Class Nil<T>

  • All Implemented Interfaces:
    GenericTyped, Proxyable<T>

    public abstract class Nil<T>
    extends Object
    implements GenericTyped, Proxyable<T>
    A "typed null" which knows its generic type, and can generate proxy objects implementing that type's interfaces, with customizable behavior per interface method via callbacks.
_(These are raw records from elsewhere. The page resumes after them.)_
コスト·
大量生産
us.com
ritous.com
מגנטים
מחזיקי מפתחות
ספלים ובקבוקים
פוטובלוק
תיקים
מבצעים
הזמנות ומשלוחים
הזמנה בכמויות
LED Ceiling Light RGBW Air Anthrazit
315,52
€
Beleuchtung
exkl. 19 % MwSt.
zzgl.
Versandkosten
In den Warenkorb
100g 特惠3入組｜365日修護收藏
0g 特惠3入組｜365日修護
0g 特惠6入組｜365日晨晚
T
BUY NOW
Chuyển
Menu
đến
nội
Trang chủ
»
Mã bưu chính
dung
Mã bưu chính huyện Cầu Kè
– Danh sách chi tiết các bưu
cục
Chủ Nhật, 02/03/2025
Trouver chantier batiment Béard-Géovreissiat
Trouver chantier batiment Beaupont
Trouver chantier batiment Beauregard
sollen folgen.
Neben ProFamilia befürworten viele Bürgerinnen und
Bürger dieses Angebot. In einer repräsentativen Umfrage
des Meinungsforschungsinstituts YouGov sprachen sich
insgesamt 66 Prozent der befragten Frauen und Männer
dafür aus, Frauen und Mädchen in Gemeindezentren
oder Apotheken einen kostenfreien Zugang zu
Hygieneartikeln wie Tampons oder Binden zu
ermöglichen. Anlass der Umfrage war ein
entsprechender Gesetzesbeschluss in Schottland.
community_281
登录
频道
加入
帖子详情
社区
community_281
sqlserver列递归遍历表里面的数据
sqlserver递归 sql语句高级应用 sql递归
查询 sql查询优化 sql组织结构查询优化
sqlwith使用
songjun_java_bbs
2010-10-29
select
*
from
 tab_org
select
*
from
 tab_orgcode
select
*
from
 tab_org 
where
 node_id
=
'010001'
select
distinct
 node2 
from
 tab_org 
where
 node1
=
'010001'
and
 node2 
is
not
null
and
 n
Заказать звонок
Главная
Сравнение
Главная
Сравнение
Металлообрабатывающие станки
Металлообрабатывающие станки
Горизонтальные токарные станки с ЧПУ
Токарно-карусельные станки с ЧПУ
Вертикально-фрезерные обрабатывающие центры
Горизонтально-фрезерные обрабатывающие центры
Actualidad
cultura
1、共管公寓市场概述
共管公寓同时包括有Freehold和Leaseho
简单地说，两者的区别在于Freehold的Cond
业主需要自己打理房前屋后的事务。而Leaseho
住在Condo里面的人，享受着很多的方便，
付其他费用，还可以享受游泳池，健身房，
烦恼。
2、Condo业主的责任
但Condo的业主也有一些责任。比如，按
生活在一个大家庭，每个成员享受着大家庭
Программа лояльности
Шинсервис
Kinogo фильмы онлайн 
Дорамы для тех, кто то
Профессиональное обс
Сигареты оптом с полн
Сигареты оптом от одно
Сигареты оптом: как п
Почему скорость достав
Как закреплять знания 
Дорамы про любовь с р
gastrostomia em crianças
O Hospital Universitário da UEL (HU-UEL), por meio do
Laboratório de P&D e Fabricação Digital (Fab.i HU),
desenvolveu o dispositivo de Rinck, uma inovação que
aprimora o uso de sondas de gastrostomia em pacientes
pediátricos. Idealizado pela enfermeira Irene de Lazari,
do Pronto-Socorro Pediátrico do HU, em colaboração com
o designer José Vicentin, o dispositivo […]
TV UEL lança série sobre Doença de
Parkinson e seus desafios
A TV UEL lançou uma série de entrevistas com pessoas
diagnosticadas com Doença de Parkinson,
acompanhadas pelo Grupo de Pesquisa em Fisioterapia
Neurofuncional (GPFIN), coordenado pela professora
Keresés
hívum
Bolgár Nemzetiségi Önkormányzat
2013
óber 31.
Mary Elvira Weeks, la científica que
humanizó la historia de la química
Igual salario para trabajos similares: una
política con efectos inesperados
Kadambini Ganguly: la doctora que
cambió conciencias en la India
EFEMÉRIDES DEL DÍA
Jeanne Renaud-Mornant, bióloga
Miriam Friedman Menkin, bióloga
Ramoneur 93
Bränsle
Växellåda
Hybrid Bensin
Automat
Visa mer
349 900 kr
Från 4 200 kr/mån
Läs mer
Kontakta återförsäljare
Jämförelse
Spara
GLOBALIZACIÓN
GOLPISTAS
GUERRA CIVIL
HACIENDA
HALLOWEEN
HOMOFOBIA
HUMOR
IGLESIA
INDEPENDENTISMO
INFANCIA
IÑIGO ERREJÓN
    The term "nil" was chosen, despite lots of possibility for confusion with related paradigms such as the Scala language, because it is very short while loosely meaning the same thing as null, None, etc.

    Author:
    Curtis Rueden
    • Constructor Detail

      • Nil

        public Nil()
        Creates a new Nil whose generic type (returned by type()) is the one specified by the generic parameters used at construction.

        For example:

         Nil<List<Map<K, V>>> nil = new Nil<List<Map<K, V>>>() {};
         

        Subsequent calls to nil.type() will return the proper generically typed result—in the above example, a ParameterizedType whose raw type is List, and whose single type parameter is a ParameterizedType with raw type of Map and TypeVariable type parameters of K and V respectively, including their bounds inferred by the compiler in the context where the expression was written.

      • Nil

        public Nil​(Object callbacks)
    • Method Detail

      • of

        public static <T> Nil<T> of​(Class<T> rawType)
      • of

        public static Nil<?> of​(Type type)
        Creates a Nil of the given generic Type, with no extra method callbacks.
      • of

        public static Nil<?> of​(Type type,
                                Object callbacks)
        Creates a Nil of the given Type, with extra method callbacks contained in the specified object.
      • proxy

        public T proxy()
        Create a proxy which implements all the same interfaces as this object's generic type.

        Optionally, CTR FIXME - write up how method delegation works.